"I hope Bishop Robinson takes up the offer to go (even as guest), but if he does so he needs the overwhelming support of bishops from The Episcopal Church and worldwide, support taking the form of a promise that they will in some way share his discomfort and his status as guest. I think it is important that he go and that all the other bishops go. Not to go is to relieve the realignment crowd from having to decide if to go or not themselves.
A suggestion: That all those bishops who feel that Bishop Robinson should be invited without reservation, as any other bishop, join with him in being guests on whatever level of reduced status that entails. If he can speak, they can. If he is enjoined to silence, they are too. If this means that there is a lot of silence around the sharing, prayer and reflection tables, so be it. If he is consigned to the press room and cafés for conversation, so will they. Perhaps then the real Lambeth Conference will take place in the pubs and cafes and not in the reflective and non-legislative halls of the University where the conference is held."

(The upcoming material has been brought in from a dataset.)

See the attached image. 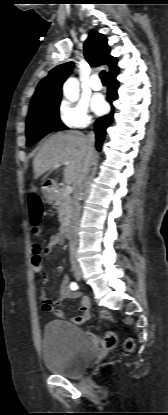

The more I think about it the more I think this is right. It plays into the hands of the realignment crowd to stay away. It plays into the errors of inviting some as full participants and others as guests to simply allow the hosts decision on the matter to prevail. Go, but in solidarity with Bishop Robinson by accepting his status. When votes are taken bishops in solidarity might rise and say, "I abstain in solidarity with Bishop Gene Robinson who cannot vote." (This is assuming a "guest" is not allowed to do so.) After all the row about who got invited, it still stand (properly I think) that the Archbishop can invite who he wills. But the invited have some say in passing the peas.